A hacker or gold farmer will sell accumulated gold to a Collector. The gold collector might employ farmers or hackers directly, or they might subcontract or freelance it, paying the agent a fixed value for the gold they provide. The collector then passes the gold on to the Seller, again at a fixed value. Once the seller has the gold, they then offer it to the player by running a website through which gold can be bought, as well as customer support. As a result the person you see spamming trade chat might work for a completely different company to the gold farmer or hacker.
The increase of account hacking guides on the internet means that the person stealing your account could come from San Francisco instead of Shanghai. Either way the effect on the economy of an account hack is the same – freefall prices, guild disruption and loss of an account for several days. The gold might not end up being sent to a gold seller, but might just as easily end up in the coffers of a rival guild on another server.
Finally, hacking a computer is a crime.

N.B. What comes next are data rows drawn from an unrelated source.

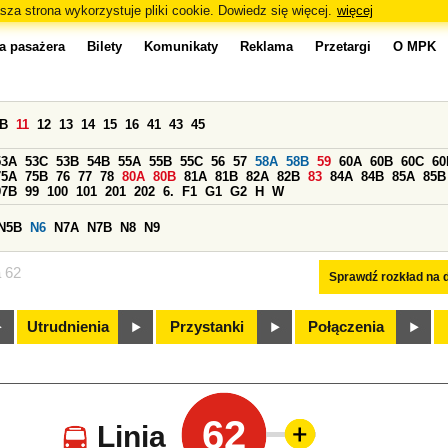
sza strona wykorzystuje pliki cookie. Dowiedz się więcej.
więcej
a pasażera
Bilety
Komunikaty
Reklama
Przetargi
O MPK
0B
11
12
13
14
15
16
41
43
45
53A
53C
53B
54B
55A
55B
55C
56
57
58A
58B
59
60A
60B
60C
60
75A
75B
76
77
78
80A
80B
81A
81B
82A
82B
83
84A
84B
85A
85B
97B
99
100
101
201
202
6.
F1
G1
G2
H
W
N5B
N6
N7A
N7B
N8
N9
a 62
Sprawdź rozkład na d
Utrudnienia
Przystanki
Połączenia
62
Linia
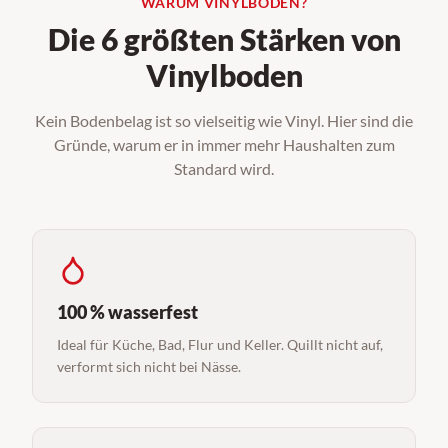
WARUM VINYLBODEN?
Die 6 größten Stärken von
Vinylboden
Kein Bodenbelag ist so vielseitig wie Vinyl. Hier sind die
Gründe, warum er in immer mehr Haushalten zum
Standard wird.
100 % wasserfest
Ideal für Küche, Bad, Flur und Keller. Quillt nicht auf,
verformt sich nicht bei Nässe.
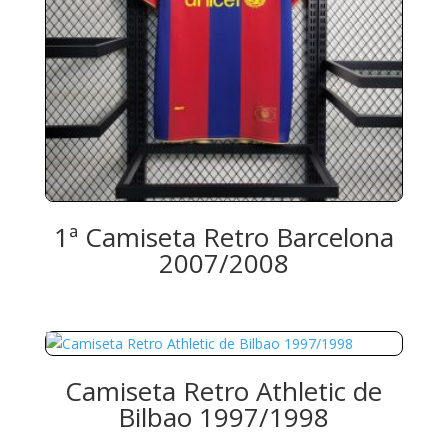
1ª Camiseta Retro Barcelona
2007/2008
Camiseta Retro Athletic de
Bilbao 1997/1998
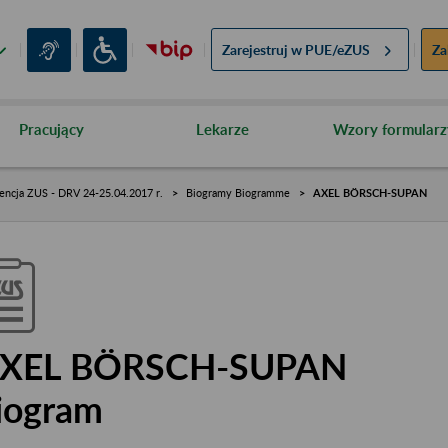
Zarejestruj w
PUE/eZUS
Za
Pracujący
Lekarze
Wzory formularz
encja ZUS - DRV 24-25.04.2017 r.
Biogramy Biogramme
AXEL BÖRSCH-SUPAN
XEL BÖRSCH-SUPAN
iogram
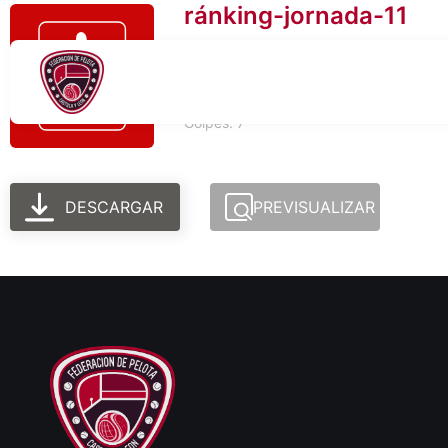
ránking-jornada-11
Tamaño del archivo: 837.04 KB
Creado: 06-03-2026
Actualizado: 06-03-2026
Golpes: 7
DESCARGAR
PREVISUALIZAR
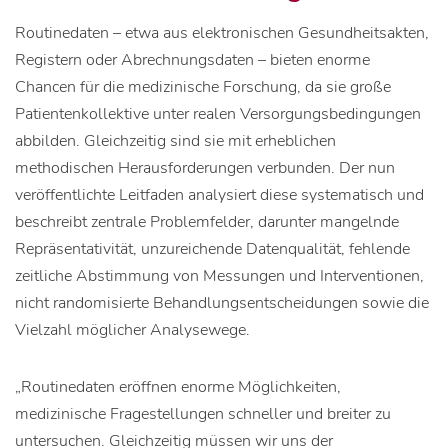
Routinedaten – etwa aus elektronischen Gesundheitsakten,
Registern oder Abrechnungsdaten – bieten enorme
Chancen für die medizinische Forschung, da sie große
Patientenkollektive unter realen Versorgungsbedingungen
abbilden. Gleichzeitig sind sie mit erheblichen
methodischen Herausforderungen verbunden. Der nun
veröffentlichte Leitfaden analysiert diese systematisch und
beschreibt zentrale Problemfelder, darunter mangelnde
Repräsentativität, unzureichende Datenqualität, fehlende
zeitliche Abstimmung von Messungen und Interventionen,
nicht randomisierte Behandlungsentscheidungen sowie die
Vielzahl möglicher Analysewege.
„Routinedaten eröffnen enorme Möglichkeiten,
medizinische Fragestellungen schneller und breiter zu
untersuchen. Gleichzeitig müssen wir uns der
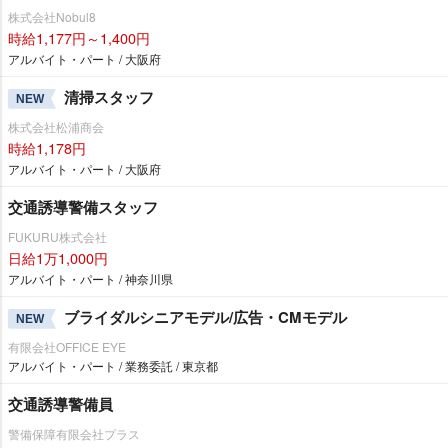
株式会社Nobul8
時給1,177円～1,400円
アルバイト・パート / 大阪府
清掃スタッフ
NEW
株式会社松浦商会
時給1,178円
アルバイト・パート / 大阪府
交通誘導警備スタッフ
FUKURU株式会社
日給1万1,000円
アルバイト・パート / 神奈川県
ブライダルシニアモデル/広告・CMモデル
NEW
有限会社OFFICE EYE
アルバイト・パート / 業務委託 / 東京都
交通誘導警備員
警備保障有限会社プラス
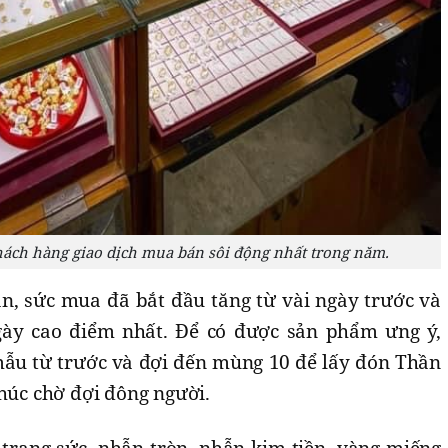
khách hàng giao dịch mua bán sôi động nhất trong năm.
n, sức mua đã bắt đầu tăng từ vài ngày trước và
gày cao điểm nhất. Để có được sản phẩm ưng ý,
ẫu từ trước và đợi đến mùng 10 để lấy đón Thần
chúc chờ đợi đông người.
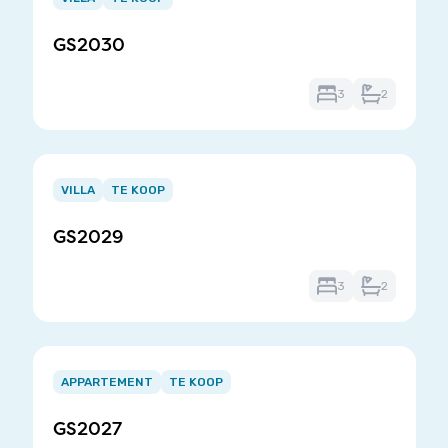
of
GS2030
3
3
2
Item
1
VILLA
TE KOOP
of
GS2029
3
3
2
Item
1
APPARTEMENT
TE KOOP
of
GS2027
3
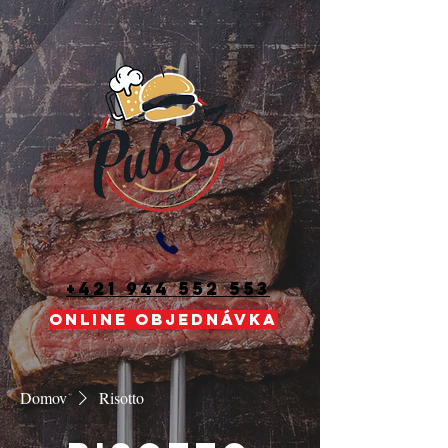
+421 944 552 553
ONLINE OBJEDNÁVKA
Domov
Risotto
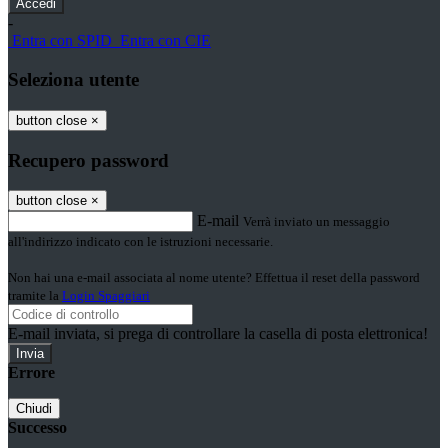
-
Entra con SPID
Entra con CIE
Seleziona utente
button close
×
Recupero password
button close
×
E-mail
Verrà inviato un messaggio
all'indirizzo indicato con le istruzioni necessarie.
Non hai una e-mail associata al nome utente? Effettua il reset della password
tramite la
Login Spaggiari
E-mail inviata, si prega di controllare la casella di posta elettronica!
Errore
Chiudi
Successo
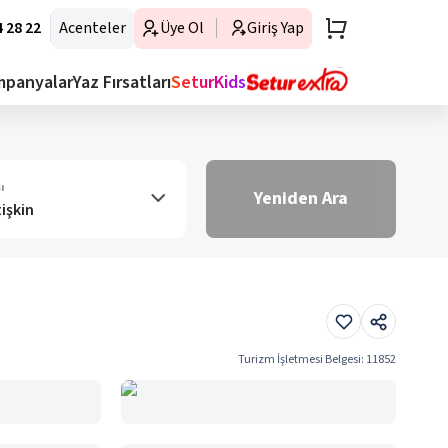
 28 22
Acenteler
Üye Ol
Giriş Yap
mpanyalar
Yaz Fırsatları
SeturKids
ı
Yeniden Ara
tişkin
Turizm İşletmesi Belgesi
:
11852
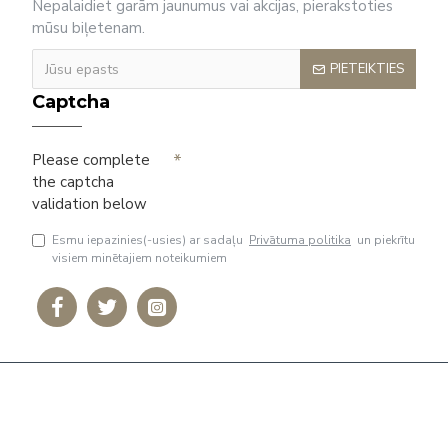
Nepalaidiet garām jaunumus vai akcijas, pierakstoties
mūsu biļetenam.
PIETEIKTIES
Captcha
Please complete
the captcha
validation below
Esmu iepazinies(-usies) ar sadaļu
Privātuma politika
un piekrītu
visiem minētajiem noteikumiem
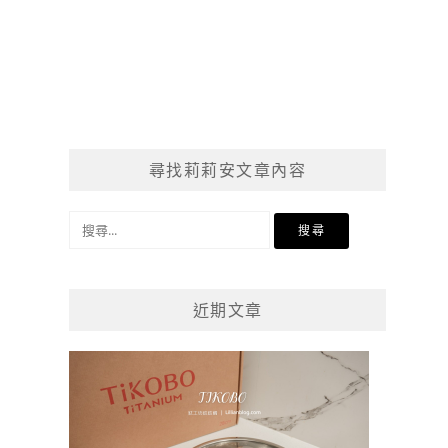
尋找莉莉安文章內容
搜
尋
關
鍵
近期文章
字:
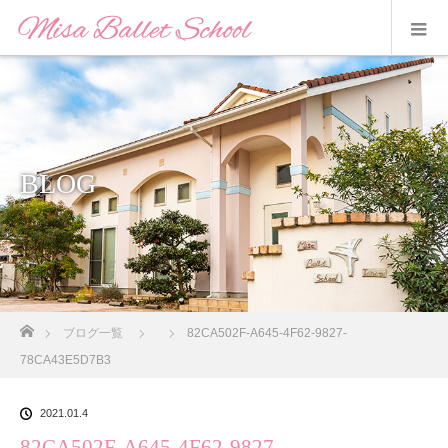
BLOG
ホーム
ブログ一覧
82CA502F-A645-4F62-9827-
78CA43E5D7B3
2021.01.4
82CA502F-A645-4F62-9827-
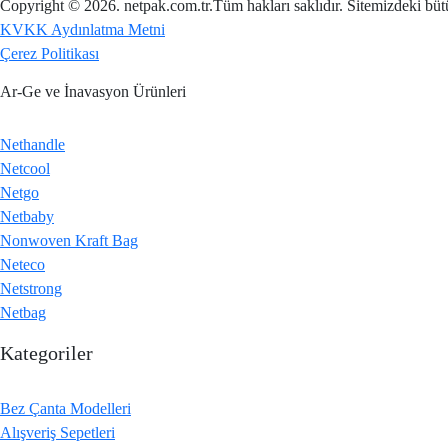
Copyright © 2026. netpak.com.tr.Tüm hakları saklıdır. Sitemizdeki büt
KVKK Aydınlatma Metni
Çerez Politikası
Ar-Ge ve İnavasyon Ürünleri
Nethandle
Netcool
Netgo
Netbaby
Nonwoven Kraft Bag
Neteco
Netstrong
Netbag
Kategoriler
Bez Çanta Modelleri
Alışveriş Sepetleri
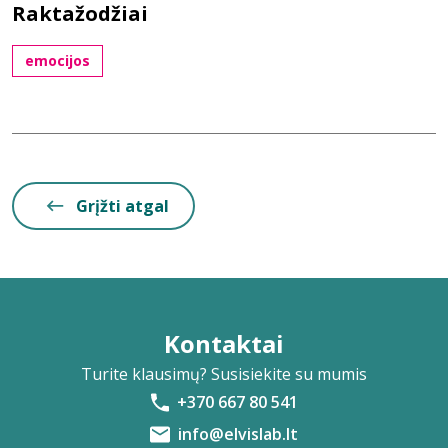
Raktažodžiai
emocijos
Grįžti atgal
Kontaktai
Turite klausimų? Susisiekite su mumis
+370 667 80 541
info@elvislab.lt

In the UK the Computer Misuse Act covers everything from unlawful access to obtaining information. From there it becomes a grey area – the gold you buy from a seller may have been partly obtained through illegal channels. There’s the potential of being in receipt of stolen goods, or of complacency or conspiracy to commit a crime. It’s not been tested in court, but in these litigation-happy times it probably won’t be long until we see the first account-hack related lawsuit arrive. By buying gold, you run the risk of leaving yourself open to being sued later down the line. Regardless of the legal risks, it also perpetuates and endorses the damage to the economy, degrading the game experience for both yourself and other players.
So there you have it: why gold selling damages the game, why hacking increases the problem and why buying gold is legally dubious. I’ve also covered what you can do to ensure than your guild and it’s members are protected, and what you should do to maintain their trust in you.
Still feel the shortcut is worth it?